• What you should do:
Your answer must be a word-for-word copy of the listing, with all pictures excluded.

*** Block opens ***

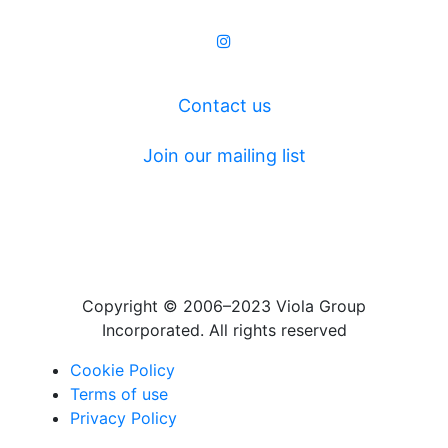
Contact us
Join our mailing list
Copyright © 2006–2023 Viola Group
Incorporated. All rights reserved
Cookie Policy
Terms of use
Privacy Policy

*** Block closes ***

• Task answer:
Contact us
Join our mailing list
Copyright © 2006–2023 Viola Group
Incorporated. All rights reserved
Cookie Policy
Terms of use
Privacy Policy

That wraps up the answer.